Render every entry verbatim.

> _DATA_:
== Segment start ==

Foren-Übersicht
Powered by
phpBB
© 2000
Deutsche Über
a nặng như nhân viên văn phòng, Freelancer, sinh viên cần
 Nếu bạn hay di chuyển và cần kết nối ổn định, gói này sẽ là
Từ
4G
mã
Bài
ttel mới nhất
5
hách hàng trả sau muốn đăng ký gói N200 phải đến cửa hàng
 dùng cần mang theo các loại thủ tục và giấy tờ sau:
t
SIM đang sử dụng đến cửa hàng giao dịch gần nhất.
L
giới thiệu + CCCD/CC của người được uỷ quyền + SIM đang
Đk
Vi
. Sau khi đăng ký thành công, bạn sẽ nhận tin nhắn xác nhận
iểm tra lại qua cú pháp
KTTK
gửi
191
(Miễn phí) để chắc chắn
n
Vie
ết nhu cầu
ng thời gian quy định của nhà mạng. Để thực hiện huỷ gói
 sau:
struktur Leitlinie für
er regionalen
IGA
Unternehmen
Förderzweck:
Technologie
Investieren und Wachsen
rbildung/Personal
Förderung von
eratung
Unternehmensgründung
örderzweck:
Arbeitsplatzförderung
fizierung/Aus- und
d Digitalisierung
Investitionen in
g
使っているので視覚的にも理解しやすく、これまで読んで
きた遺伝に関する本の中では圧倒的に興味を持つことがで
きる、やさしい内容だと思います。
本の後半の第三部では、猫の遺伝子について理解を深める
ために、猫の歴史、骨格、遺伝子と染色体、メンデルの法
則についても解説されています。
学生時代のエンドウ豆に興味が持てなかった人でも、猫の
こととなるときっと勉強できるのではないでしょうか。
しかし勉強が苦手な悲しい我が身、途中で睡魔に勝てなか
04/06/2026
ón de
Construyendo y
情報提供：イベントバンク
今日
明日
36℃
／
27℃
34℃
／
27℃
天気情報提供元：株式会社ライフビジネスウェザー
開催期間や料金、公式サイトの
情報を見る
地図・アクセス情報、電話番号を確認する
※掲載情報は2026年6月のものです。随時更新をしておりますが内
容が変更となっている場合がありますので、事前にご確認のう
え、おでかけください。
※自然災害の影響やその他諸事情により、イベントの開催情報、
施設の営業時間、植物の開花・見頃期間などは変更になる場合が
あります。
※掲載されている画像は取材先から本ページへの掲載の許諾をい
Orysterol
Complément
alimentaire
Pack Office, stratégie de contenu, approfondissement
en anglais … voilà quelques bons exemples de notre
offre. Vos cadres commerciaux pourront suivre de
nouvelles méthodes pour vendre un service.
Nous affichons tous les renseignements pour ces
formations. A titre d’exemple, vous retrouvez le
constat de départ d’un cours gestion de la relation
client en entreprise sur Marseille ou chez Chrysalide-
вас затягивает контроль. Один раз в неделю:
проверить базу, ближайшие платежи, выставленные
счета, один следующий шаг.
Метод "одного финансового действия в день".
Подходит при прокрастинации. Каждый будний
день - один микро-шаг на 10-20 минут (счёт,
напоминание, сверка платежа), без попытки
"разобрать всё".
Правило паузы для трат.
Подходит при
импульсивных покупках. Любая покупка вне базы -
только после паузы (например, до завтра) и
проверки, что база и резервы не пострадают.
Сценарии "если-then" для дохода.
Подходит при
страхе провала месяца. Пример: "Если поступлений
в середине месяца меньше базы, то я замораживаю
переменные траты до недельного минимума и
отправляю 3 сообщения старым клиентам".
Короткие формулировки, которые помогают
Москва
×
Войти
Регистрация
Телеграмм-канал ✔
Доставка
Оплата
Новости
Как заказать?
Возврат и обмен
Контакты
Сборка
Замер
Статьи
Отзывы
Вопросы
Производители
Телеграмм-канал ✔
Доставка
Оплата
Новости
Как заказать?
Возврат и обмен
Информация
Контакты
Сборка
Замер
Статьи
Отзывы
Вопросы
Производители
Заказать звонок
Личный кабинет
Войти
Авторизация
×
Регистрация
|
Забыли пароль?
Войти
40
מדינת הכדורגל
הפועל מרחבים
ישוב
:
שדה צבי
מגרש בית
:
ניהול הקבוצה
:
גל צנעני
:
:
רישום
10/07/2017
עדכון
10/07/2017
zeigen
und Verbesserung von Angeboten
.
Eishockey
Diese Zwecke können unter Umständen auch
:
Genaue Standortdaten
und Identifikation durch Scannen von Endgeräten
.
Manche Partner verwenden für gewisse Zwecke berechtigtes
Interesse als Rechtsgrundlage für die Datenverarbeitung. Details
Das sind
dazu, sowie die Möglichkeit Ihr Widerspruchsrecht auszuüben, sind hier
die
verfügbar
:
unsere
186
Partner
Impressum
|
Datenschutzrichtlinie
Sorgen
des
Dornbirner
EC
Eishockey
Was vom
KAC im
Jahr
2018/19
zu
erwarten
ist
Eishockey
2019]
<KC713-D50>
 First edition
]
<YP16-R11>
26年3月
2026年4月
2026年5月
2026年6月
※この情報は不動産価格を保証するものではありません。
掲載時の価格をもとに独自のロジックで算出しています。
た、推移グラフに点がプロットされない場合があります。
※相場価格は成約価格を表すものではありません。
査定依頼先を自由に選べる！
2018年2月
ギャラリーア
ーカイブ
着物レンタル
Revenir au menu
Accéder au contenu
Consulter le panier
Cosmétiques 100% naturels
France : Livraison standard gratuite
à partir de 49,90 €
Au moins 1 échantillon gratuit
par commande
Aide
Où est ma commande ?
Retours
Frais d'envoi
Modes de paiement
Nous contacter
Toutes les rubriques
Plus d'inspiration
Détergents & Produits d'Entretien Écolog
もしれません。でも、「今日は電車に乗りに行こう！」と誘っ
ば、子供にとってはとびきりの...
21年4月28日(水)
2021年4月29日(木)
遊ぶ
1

== Segment end ==

> _EXERCISE OUTPUT_:
Foren-Übersicht
Powered by
phpBB
© 2000
Deutsche Über
a nặng như nhân viên văn phòng, Freelancer, sinh viên cần
 Nếu bạn hay di chuyển và cần kết nối ổn định, gói này sẽ là
Từ
4G
mã
Bài
ttel mới nhất
5
hách hàng trả sau muốn đăng ký gói N200 phải đến cửa hàng
 dùng cần mang theo các loại thủ tục và giấy tờ sau:
t
SIM đang sử dụng đến cửa hàng giao dịch gần nhất.
L
giới thiệu + CCCD/CC của người được uỷ quyền + SIM đang
Đk
Vi
. Sau khi đăng ký thành công, bạn sẽ nhận tin nhắn xác nhận
iểm tra lại qua cú pháp
KTTK
gửi
191
(Miễn phí) để chắc chắn
n
Vie
ết nhu cầu
ng thời gian quy định của nhà mạng. Để thực hiện huỷ gói
 sau:
struktur Leitlinie für
er regionalen
IGA
Unternehmen
Förderzweck:
Technologie
Investieren und Wachsen
rbildung/Personal
Förderung von
eratung
Unternehmensgründung
örderzweck:
Arbeitsplatzförderung
fizierung/Aus- und
d Digitalisierung
Investitionen in
g
使っているので視覚的にも理解しやすく、これまで読んで
きた遺伝に関する本の中では圧倒的に興味を持つことがで
きる、やさしい内容だと思います。
本の後半の第三部では、猫の遺伝子について理解を深める
ために、猫の歴史、骨格、遺伝子と染色体、メンデルの法
則についても解説されています。
学生時代のエンドウ豆に興味が持てなかった人でも、猫の
こととなるときっと勉強できるのではないでしょうか。
しかし勉強が苦手な悲しい我が身、途中で睡魔に勝てなか
04/06/2026
ón de
Construyendo y
情報提供：イベントバンク
今日
明日
36℃
／
27℃
34℃
／
27℃
天気情報提供元：株式会社ライフビジネスウェザー
開催期間や料金、公式サイトの
情報を見る
地図・アクセス情報、電話番号を確認する
※掲載情報は2026年6月のものです。随時更新をしておりますが内
容が変更となっている場合がありますので、事前にご確認のう
え、おでかけください。
※自然災害の影響やその他諸事情により、イベントの開催情報、
施設の営業時間、植物の開花・見頃期間などは変更になる場合が
あります。
※掲載されている画像は取材先から本ページへの掲載の許諾をい
Orysterol
Complément
alimentaire
Pack Office, stratégie de contenu, approfondissement
en anglais … voilà quelques bons exemples de notre
offre. Vos cadres commerciaux pourront suivre de
nouvelles méthodes pour vendre un service.
Nous affichons tous les renseignements pour ces
formations. A titre d’exemple, vous retrouvez le
constat de départ d’un cours gestion de la relation
client en entreprise sur Marseille ou chez Chrysalide-
вас затягивает контроль. Один раз в неделю:
проверить базу, ближайшие платежи, выставленные
счета, один следующий шаг.
Метод "одного финансового действия в день".
Подходит при прокрастинации. Каждый будний
день - один микро-шаг на 10-20 минут (счёт,
напоминание, сверка платежа), без попытки
"разобрать всё".
Правило паузы для трат.
Подходит при
импульсивных покупках. Любая покупка вне базы -
только после паузы (например, до завтра) и
проверки, что база и резервы не пострадают.
Сценарии "если-then" для дохода.
Подходит при
страхе провала месяца. Пример: "Если поступлений
в середине месяца меньше базы, то я замораживаю
переменные траты до недельного минимума и
отправляю 3 сообщения старым клиентам".
Короткие формулировки, которые помогают
Москва
×
Войти
Регистрация
Телеграмм-канал ✔
Доставка
Оплата
Новости
Как заказать?
Возврат и обмен
Контакты
Сборка
Замер
Статьи
Отзывы
Вопросы
Производители
Телеграмм-канал ✔
Доставка
Оплата
Новости
Как заказать?
Возврат и обмен
Информация
Контакты
Сборка
Замер
Статьи
Отзывы
Вопросы
Производители
Заказать звонок
Личный кабинет
Войти
Авторизация
×
Регистрация
|
Забыли пароль?
Войти
40
מדינת הכדורגל
הפועל מרחבים
ישוב
:
שדה צבי
מגרש בית
:
ניהול הקבוצה
:
גל צנעני
:
:
רישום
10/07/2017
עדכון
10/07/2017
zeigen
und Verbesserung von Angeboten
.
Eishockey
Diese Zwecke können unter Umständen auch
:
Genaue Standortdaten
und Identifikation durch Scannen von Endgeräten
.
Manche Partner verwenden für gewisse Zwecke berechtigtes
Interesse als Rechtsgrundlage für die Datenverarbeitung. Details
Das sind
dazu, sowie die Möglichkeit Ihr Widerspruchsrecht auszuüben, sind hier
die
verfügbar
:
unsere
186
Partner
Impressum
|
Datenschutzrichtlinie
Sorgen
des
Dornbirner
EC
Eishockey
Was vom
KAC im
Jahr
2018/19
zu
erwarten
ist
Eishockey
2019]
<KC713-D50>
 First edition
]
<YP16-R11>
26年3月
2026年4月
2026年5月
2026年6月
※この情報は不動産価格を保証するものではありません。
掲載時の価格をもとに独自のロジックで算出しています。
た、推移グラフに点がプロットされない場合があります。
※相場価格は成約価格を表すものではありません。
査定依頼先を自由に選べる！
2018年2月
ギャラリーア
ーカイブ
着物レンタル
Revenir au menu
Accéder au contenu
Consulter le panier
Cosmétiques 100% naturels
France : Livraison standard gratuite
à partir de 49,90 €
Au moins 1 échantillon gratuit
par commande
Aide
Où est ma commande ?
Retours
Frais d'envoi
Modes de paiement
Nous contacter
Toutes les rubriques
Plus d'inspiration
Détergents & Produits d'Entretien Écolog
もしれません。でも、「今日は電車に乗りに行こう！」と誘っ
ば、子供にとってはとびきりの...
21年4月28日(水)
2021年4月29日(木)
遊ぶ
1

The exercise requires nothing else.